Glorifizierung einer kalten Welt: Florian Völker im Interview über ‚Kälte-Pop‘
Sie sangen von Eisbären und Mensch-Maschinen, zelebrierten Emotionslosigkeit und Entfremdung in einer technologisierten Welt. Wir sprachen mit dem Historiker Florian Völker über den Aufstieg der ‚Kälte-Pop‘-Bands vor fast 50 Jahren in der BRD.
Ende der 1970er Jahre brach eine musikalische Eiszeit über die Bundesrepublik herein. Beherrschten zuvor heiße Liebesschwüre und schweißtreibende Performances die deutschsprachige Poplandschaft, so waren es plötzlich von ‚kalten‘ Motiven getriebene Bands, wie Kraftwerk und DAF, die die Menschen in ihren Bann zogen.

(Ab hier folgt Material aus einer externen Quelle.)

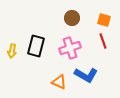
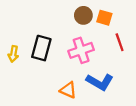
orange square: (104, 20) -> (104, 18), moved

Mit dem Phänomen des sogenannten ‚Kälte-Pop‘ beschäftigt sich der Historiker Florian Völker in seinem kürzlich erschienenen gleichnamigen Buch. Völker ist wissenschaftlicher Mitarbeiter am Leibniz-Zentrum für Zeithistorische Forschung Potsdam und das Thema Popgeschichte lässt ihn alles andere als kalt. Wir wollten von ihm wissen, was den ‚Kälte-Pop‘ in seiner Hochphase so einzigartig erfolgreich machte. Das Interview führte Alexandra Hinz von De Gruyter.
Alexandra Hinz: Wie sind Sie zur Popmusik als Forschungsgegenstand gekommen?

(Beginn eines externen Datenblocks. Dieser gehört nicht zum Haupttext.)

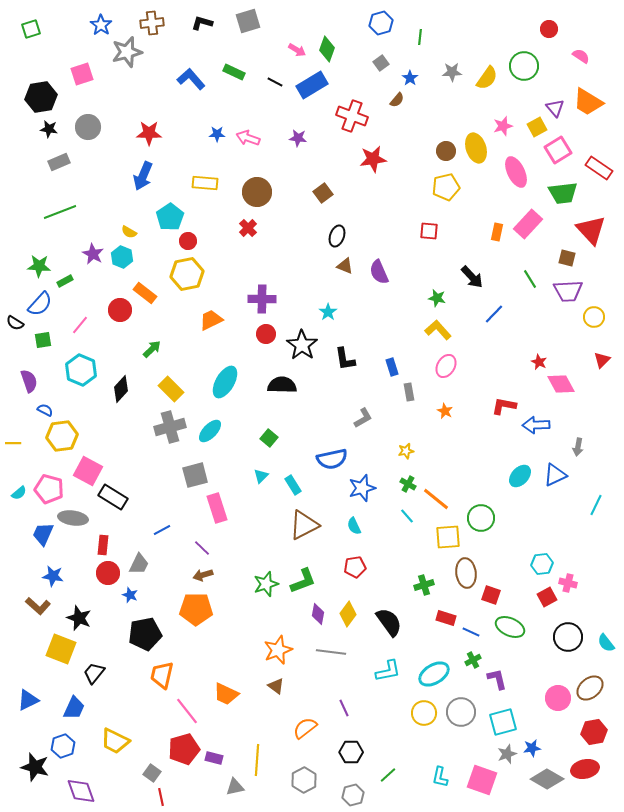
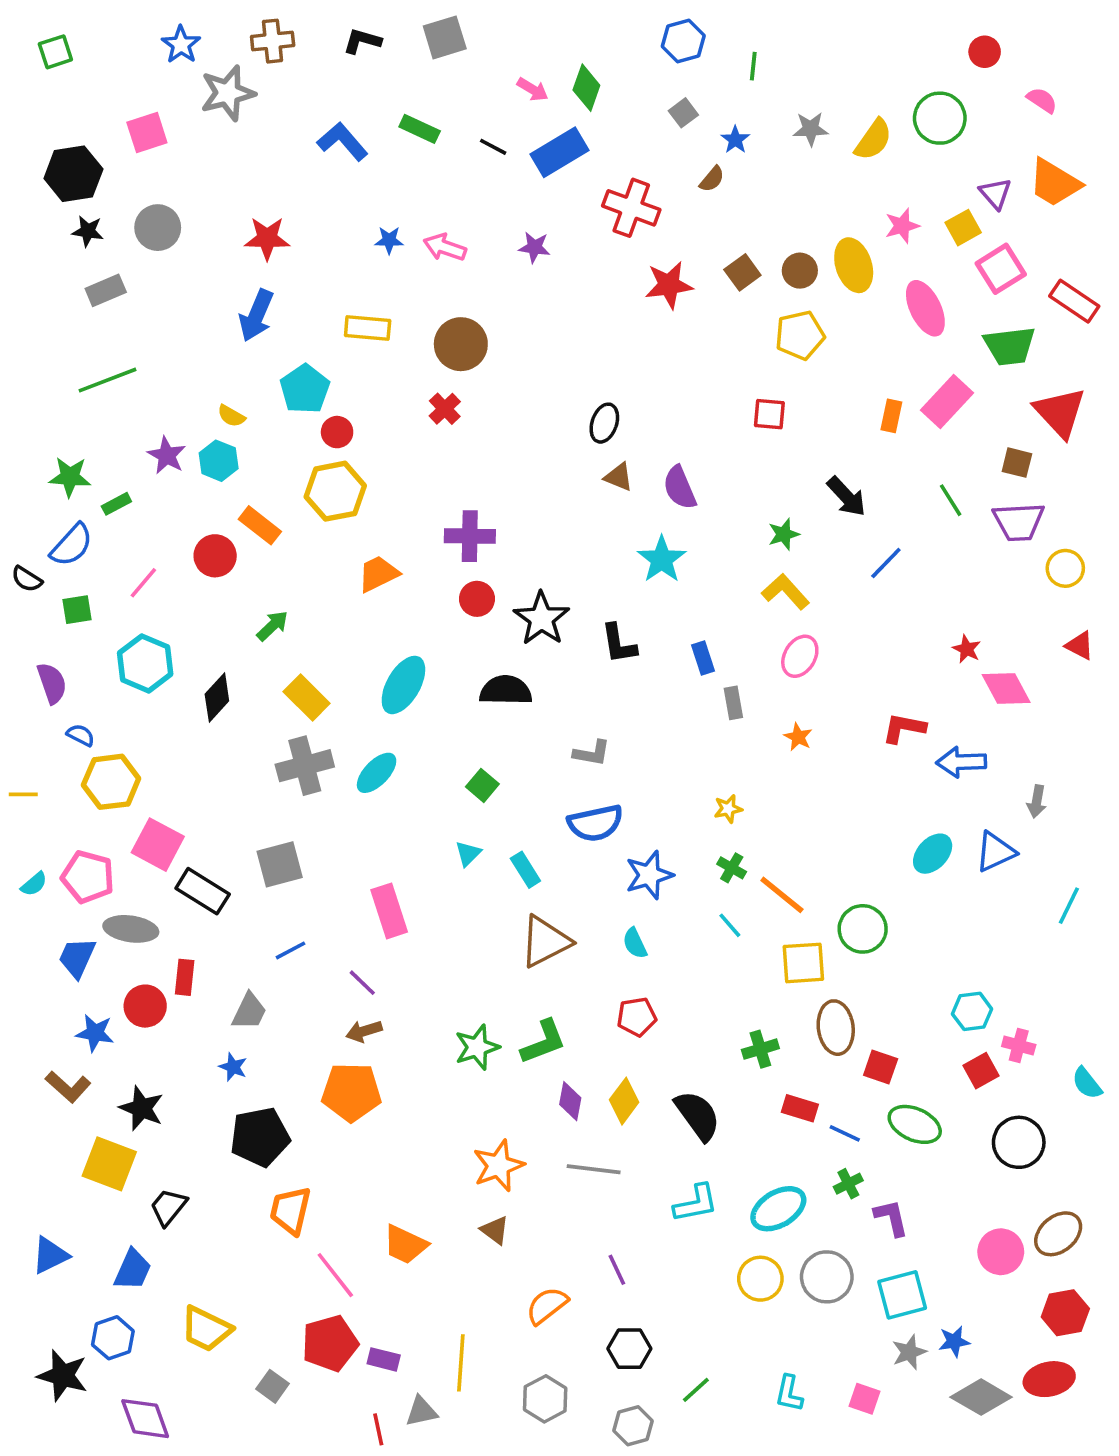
brown square: (323, 193) -> (742, 272), moved
green star: (437, 298) -> (784, 534), turned -30
cyan star: (328, 312) -> (662, 559), moved, size x1.5
red triangle: (602, 360) -> (1080, 645), turned -48
gray L-shape: (363, 418) -> (592, 753), moved, turned 40
gray square: (195, 475) -> (280, 864), moved
red circle: (108, 573) -> (145, 1006), moved
cyan semicircle: (606, 643) -> (1087, 1083), moved
pink square: (482, 780) -> (864, 1399), size x0.6
red line: (161, 797) -> (378, 1429), moved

Florian Völker: Pop war schon immer meine Leidenschaft. Seit meiner frühsten Kindheit habe ich alles aufgesaugt, was mit der Geschichte von Popmusik zu tun hat, unabhängig davon, ob die jeweilige Band/Künstler:innen bzw. Musik selbst meinem persönlichen Geschmack entsprach. Während meines Masterstudiums der Zeitgeschichte habe ich dann das damals noch vergleichsweise junge Feld der Popgeschichte entdeckt und festgestellt, dass ich Hobby und Forschung miteinander verknüpfen kann.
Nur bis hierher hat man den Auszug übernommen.